Task objective:
Copy the records below character for character.

───── Information given ─────

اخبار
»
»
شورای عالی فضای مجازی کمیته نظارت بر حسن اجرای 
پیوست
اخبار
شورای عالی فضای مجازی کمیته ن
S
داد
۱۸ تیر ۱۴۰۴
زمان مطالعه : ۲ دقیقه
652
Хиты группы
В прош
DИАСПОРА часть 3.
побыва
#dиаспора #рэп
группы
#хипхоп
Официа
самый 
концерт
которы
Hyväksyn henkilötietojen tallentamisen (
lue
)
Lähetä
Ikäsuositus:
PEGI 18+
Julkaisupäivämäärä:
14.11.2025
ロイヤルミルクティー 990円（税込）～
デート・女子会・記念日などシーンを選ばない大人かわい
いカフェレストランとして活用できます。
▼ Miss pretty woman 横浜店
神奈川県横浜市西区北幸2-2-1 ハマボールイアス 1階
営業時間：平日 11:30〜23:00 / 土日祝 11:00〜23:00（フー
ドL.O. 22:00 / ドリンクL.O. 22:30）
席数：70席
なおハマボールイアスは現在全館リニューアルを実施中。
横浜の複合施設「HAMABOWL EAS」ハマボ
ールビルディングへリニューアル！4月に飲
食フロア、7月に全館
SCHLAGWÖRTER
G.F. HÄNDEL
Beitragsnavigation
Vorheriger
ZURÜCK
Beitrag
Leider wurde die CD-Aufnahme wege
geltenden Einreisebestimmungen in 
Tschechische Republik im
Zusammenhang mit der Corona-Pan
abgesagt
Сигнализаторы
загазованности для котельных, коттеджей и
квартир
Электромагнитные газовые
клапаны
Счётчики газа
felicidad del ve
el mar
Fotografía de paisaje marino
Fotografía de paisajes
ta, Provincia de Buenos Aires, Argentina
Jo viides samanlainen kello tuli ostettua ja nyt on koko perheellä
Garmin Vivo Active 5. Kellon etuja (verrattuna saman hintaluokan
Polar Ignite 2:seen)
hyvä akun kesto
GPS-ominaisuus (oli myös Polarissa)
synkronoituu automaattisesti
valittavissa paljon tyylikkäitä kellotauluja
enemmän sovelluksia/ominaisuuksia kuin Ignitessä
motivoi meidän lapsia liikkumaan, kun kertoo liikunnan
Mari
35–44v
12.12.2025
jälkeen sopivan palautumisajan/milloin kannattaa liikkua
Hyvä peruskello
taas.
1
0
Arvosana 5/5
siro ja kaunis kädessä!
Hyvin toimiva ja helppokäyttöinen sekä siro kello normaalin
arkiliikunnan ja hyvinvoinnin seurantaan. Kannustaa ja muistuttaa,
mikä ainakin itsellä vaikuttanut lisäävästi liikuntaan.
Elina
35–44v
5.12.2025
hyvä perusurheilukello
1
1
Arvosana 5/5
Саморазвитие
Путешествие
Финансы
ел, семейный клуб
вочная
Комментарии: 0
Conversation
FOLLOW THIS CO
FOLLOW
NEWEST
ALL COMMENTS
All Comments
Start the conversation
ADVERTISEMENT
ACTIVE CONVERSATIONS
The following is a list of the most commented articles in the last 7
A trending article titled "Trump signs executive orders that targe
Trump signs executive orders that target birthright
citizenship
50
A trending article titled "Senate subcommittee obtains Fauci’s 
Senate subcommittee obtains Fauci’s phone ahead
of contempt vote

─────

Expected output:
اخبار
»
»
شورای عالی فضای مجازی کمیته نظارت بر حسن اجرای 
پیوست
اخبار
شورای عالی فضای مجازی کمیته ن
S
داد
۱۸ تیر ۱۴۰۴
زمان مطالعه : ۲ دقیقه
652
Хиты группы
В прош
DИАСПОРА часть 3.
побыва
#dиаспора #рэп
группы
#хипхоп
Официа
самый 
концерт
которы
Hyväksyn henkilötietojen tallentamisen (
lue
)
Lähetä
Ikäsuositus:
PEGI 18+
Julkaisupäivämäärä:
14.11.2025
ロイヤルミルクティー 990円（税込）～
デート・女子会・記念日などシーンを選ばない大人かわい
いカフェレストランとして活用できます。
▼ Miss pretty woman 横浜店
神奈川県横浜市西区北幸2-2-1 ハマボールイアス 1階
営業時間：平日 11:30〜23:00 / 土日祝 11:00〜23:00（フー
ドL.O. 22:00 / ドリンクL.O. 22:30）
席数：70席
なおハマボールイアスは現在全館リニューアルを実施中。
横浜の複合施設「HAMABOWL EAS」ハマボ
ールビルディングへリニューアル！4月に飲
食フロア、7月に全館
SCHLAGWÖRTER
G.F. HÄNDEL
Beitragsnavigation
Vorheriger
ZURÜCK
Beitrag
Leider wurde die CD-Aufnahme wege
geltenden Einreisebestimmungen in 
Tschechische Republik im
Zusammenhang mit der Corona-Pan
abgesagt
Сигнализаторы
загазованности для котельных, коттеджей и
квартир
Электромагнитные газовые
клапаны
Счётчики газа
felicidad del ve
el mar
Fotografía de paisaje marino
Fotografía de paisajes
ta, Provincia de Buenos Aires, Argentina
Jo viides samanlainen kello tuli ostettua ja nyt on koko perheellä
Garmin Vivo Active 5. Kellon etuja (verrattuna saman hintaluokan
Polar Ignite 2:seen)
hyvä akun kesto
GPS-ominaisuus (oli myös Polarissa)
synkronoituu automaattisesti
valittavissa paljon tyylikkäitä kellotauluja
enemmän sovelluksia/ominaisuuksia kuin Ignitessä
motivoi meidän lapsia liikkumaan, kun kertoo liikunnan
Mari
35–44v
12.12.2025
jälkeen sopivan palautumisajan/milloin kannattaa liikkua
Hyvä peruskello
taas.
1
0
Arvosana 5/5
siro ja kaunis kädessä!
Hyvin toimiva ja helppokäyttöinen sekä siro kello normaalin
arkiliikunnan ja hyvinvoinnin seurantaan. Kannustaa ja muistuttaa,
mikä ainakin itsellä vaikuttanut lisäävästi liikuntaan.
Elina
35–44v
5.12.2025
hyvä perusurheilukello
1
1
Arvosana 5/5
Саморазвитие
Путешествие
Финансы
ел, семейный клуб
вочная
Комментарии: 0
Conversation
FOLLOW THIS CO
FOLLOW
NEWEST
ALL COMMENTS
All Comments
Start the conversation
ADVERTISEMENT
ACTIVE CONVERSATIONS
The following is a list of the most commented articles in the last 7
A trending article titled "Trump signs executive orders that targe
Trump signs executive orders that target birthright
citizenship
50
A trending article titled "Senate subcommittee obtains Fauci’s 
Senate subcommittee obtains Fauci’s phone ahead
of contempt vote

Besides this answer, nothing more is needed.